DATA FOR ANALYSIS:
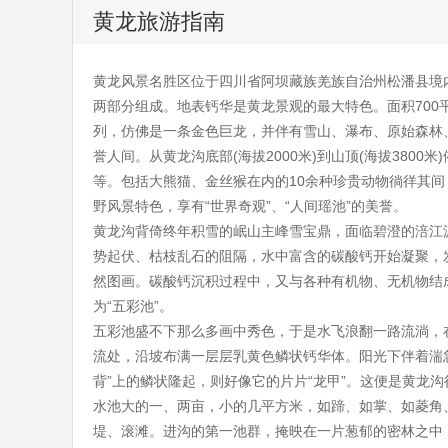
黄龙旅游指南
黄龙风景名胜区位于四川省阿坝藏族羌族自治州松潘县境内
两部分组成。地表钙华是黄龙景观的最大特色。面积700
列，仿佛是一条金色巨龙，并伴有雪山、瀑布、原始森林
誉人间。从黄龙沟底部(海拔2000米)到山顶(海拔38
等。包括大熊猫、金丝猴在内的10余种珍贵动物徜徉其
野风景特色，享有“世界奇观”、“人间瑶池”的美誉。
黄龙沟背倚终年积雪的岷山主峰雪宝鼎，面临碧澄的涪江
势起伏、枯枝乱石的阻隔，水中富含的碳酸钙开始凝聚，
然图画。碳酸钙沉积过程中，又与各种有机物、无机物结
为“五彩池”。
五彩池盛不下那么多画中秀色，于是水飞浪翻一路流淌，
流处，沿坡布满一层层乳黄色鳞状钙华体。阳光下伴着湍
背”上的鳞状隆起，则好像它的片片“龙甲”。这便是黄龙
水池大的一、两亩，小的几平方米，如蹄、如掌、如菱角
堤、滚滩。进沟的第一池群，掩映在一片葱郁的密林之中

WHAT IS REQUIRED: Copy exactly the lines running from the one that holds "五彩池盛不下那么多画中秀色，于是水飞浪翻一路流淌，" to the last line of the listing above. Include both of those lines.

SOLUTION:
五彩池盛不下那么多画中秀色，于是水飞浪翻一路流淌，
流处，沿坡布满一层层乳黄色鳞状钙华体。阳光下伴着湍
背”上的鳞状隆起，则好像它的片片“龙甲”。这便是黄龙
水池大的一、两亩，小的几平方米，如蹄、如掌、如菱角
堤、滚滩。进沟的第一池群，掩映在一片葱郁的密林之中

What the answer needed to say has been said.